I remember going into a couple of bookstores in Harvard Square back around the time BSP was about to close up shop, and each of these stores kept their entire Buk stock behind the counter. I didn't learn this until I had scoured both the fiction and poetry sections to no avail. Upon asking, they informed me that Buk was the single most stolen writer they had ever carried.

I wonder if the new ecco editions are just as "popular" in this fashion? Nowadays, I see Buk out in the general stock along with everything else.
 
There may be another side to the story that the employees do not know about....

Most bookstores have the right to return books that do not sell for a credit. There is often not a time limit. I'm sure that you can imagine that after sitting on a shelf for a year or two and being abused, that the publisher cannot really sell them once they are returned. In fact, when I worked at a bookstore, many of the newer titles were not worth returning, so to prove that we did not sell them, we were to rip the cover off, send that back and toss the book in the garbage. With magazines they only wanted the name cut out from the front cover.
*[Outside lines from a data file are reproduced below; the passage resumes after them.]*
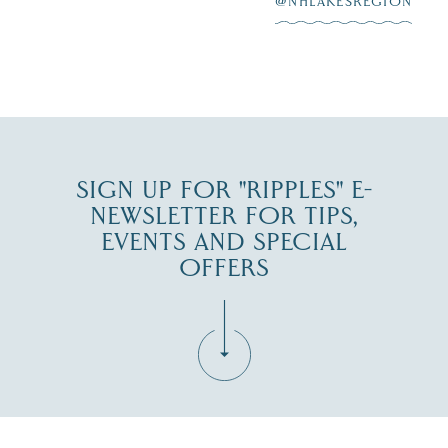
@NHLAKESREGION
JUL 30
SIGN UP FOR "RIPPLES" E-
NEWSLETTER FOR TIPS,
EVENTS AND SPECIAL
OFFERS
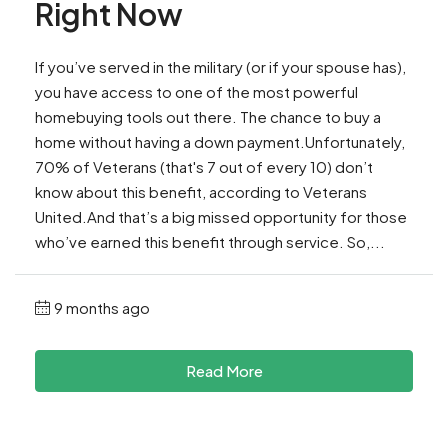
Right Now
If you’ve served in the military (or if your spouse has),
you have access to one of the most powerful
homebuying tools out there. The chance to buy a
home without having a down payment.Unfortunately,
70% of Veterans (that's 7 out of every 10) don’t
know about this benefit, according to Veterans
United.And that’s a big missed opportunity for those
who’ve earned this benefit through service. So,...
9 months ago
Read More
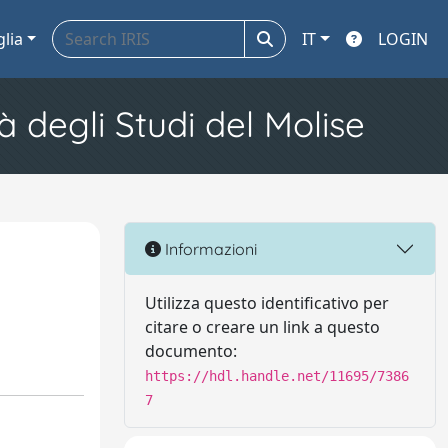
glia
IT
LOGIN
à degli Studi del Molise
Informazioni
Utilizza questo identificativo per
citare o creare un link a questo
documento:
https://hdl.handle.net/11695/7386
7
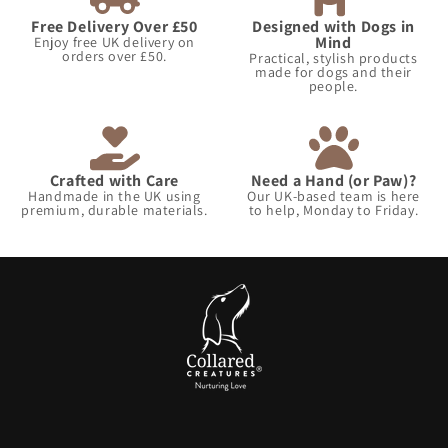
Free Delivery Over £50
Designed with Dogs in
Mind
Enjoy free UK delivery on
orders over £50.
Practical, stylish products
made for dogs and their
people.
Crafted with Care
Need a Hand (or Paw)?
Handmade in the UK using
Our UK-based team is here
premium, durable materials.
to help, Monday to Friday.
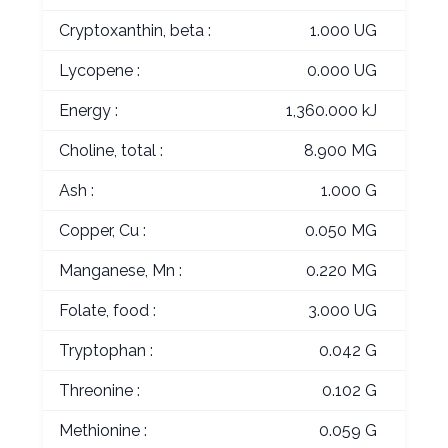
Cryptoxanthin, beta :
1.000 UG
Lycopene :
0.000 UG
Energy :
1,360.000 kJ
Choline, total :
8.900 MG
Ash :
1.000 G
Copper, Cu :
0.050 MG
Manganese, Mn :
0.220 MG
Folate, food :
3.000 UG
Tryptophan :
0.042 G
Threonine :
0.102 G
Methionine :
0.059 G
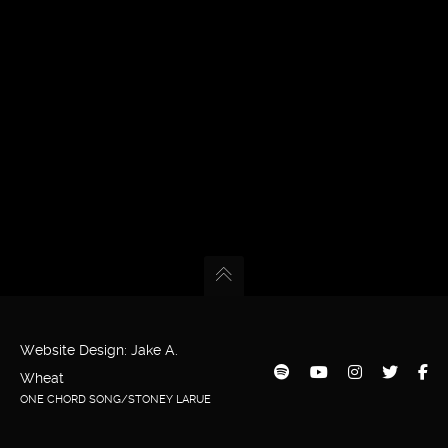
Website Design: Jake A.
Wheat
ONE CHORD SONG/STONEY LARUE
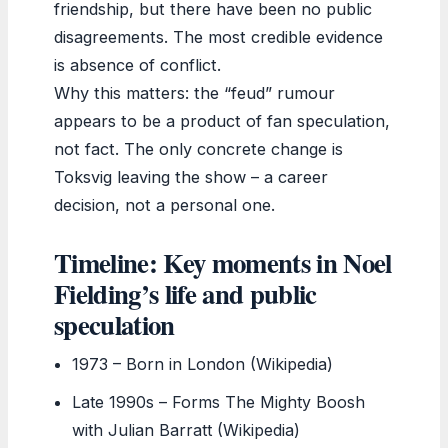
friendship, but there have been no public
disagreements. The most credible evidence
is absence of conflict.
Why this matters: the “feud” rumour
appears to be a product of fan speculation,
not fact. The only concrete change is
Toksvig leaving the show – a career
decision, not a personal one.
Timeline: Key moments in Noel
Fielding’s life and public
speculation
1973
– Born in London (Wikipedia)
Late 1990s
– Forms The Mighty Boosh
with Julian Barratt (Wikipedia)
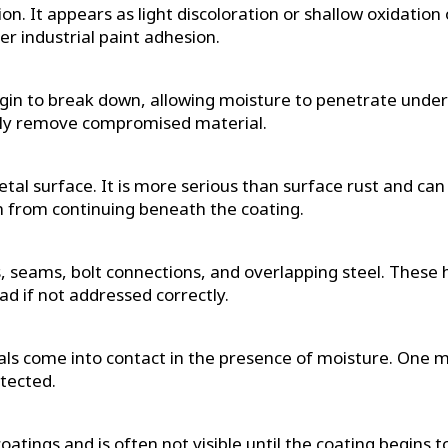
ion. It appears as light discoloration or shallow oxidatio
er industrial paint adhesion.
begin to break down, allowing moisture to penetrate undern
ully remove compromised material.
metal surface. It is more serious than surface rust and ca
on from continuing beneath the coating.
nts, seams, bolt connections, and overlapping steel. The
ead if not addressed correctly.
ls come into contact in the presence of moisture. One me
tected.
tings and is often not visible until the coating begins to 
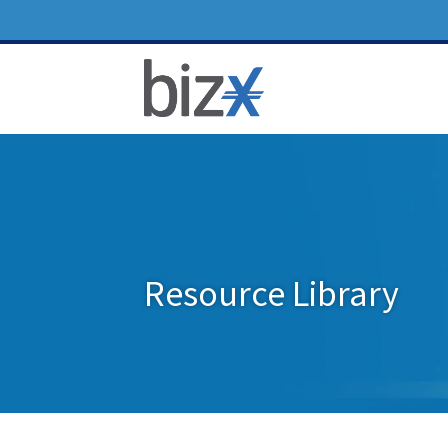
Resource Library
But I's wandering here....

My understanding (I read this somewhere), was that Black Sparrow Press had a special deal with the bookstores (one that no other publisher had). Once the bookstore bought them, they owned them. There were no returns. If this is true, it speaks to the power of Bukowski's appeal, the savyness of John Martin and would explain why the chain bookstores would not want them on the sales floor. They may have wanted to keep them in sellable condition. Now that Harper Collins owns the rights, they can let them get destroyed by browsers and then just return them when they are done with them.

If this is the case, I cannot imagine the chain store management explaining this to the clerks or them explaining it to the customers. It would be easier to say that they were the most stolen books.

Bill

p.s. When I worked in a bookstore the most stolen books were porn mags, but that was before the days of free porn on the 'puter.
 
There may be another side to the story that the employees do not know about....

What you say makes a great deal of sense, Bill. I would say that it was only in Harvard Square where I noticed this phenomenon, however. At all of the other bookstores I went to in Connecticut or elsewhere in the Boston area, Buk was out in the general stock. Methinks it was the college-age element of a large University that was contributing to the theft count.

No offense intended, of course, to those of college age.
 
I went in to a bookstore today because its near my work and I had some time to kill. I normally have a look at the Bukowski section to see if they have anything I don't already own. When I got there there was a sign that said "For Charles Bukowski and William Burroughs go to the Counter" When i asked why they had moved it they said because someone kept going in and robbing the books of the two. It made my day a little brighter.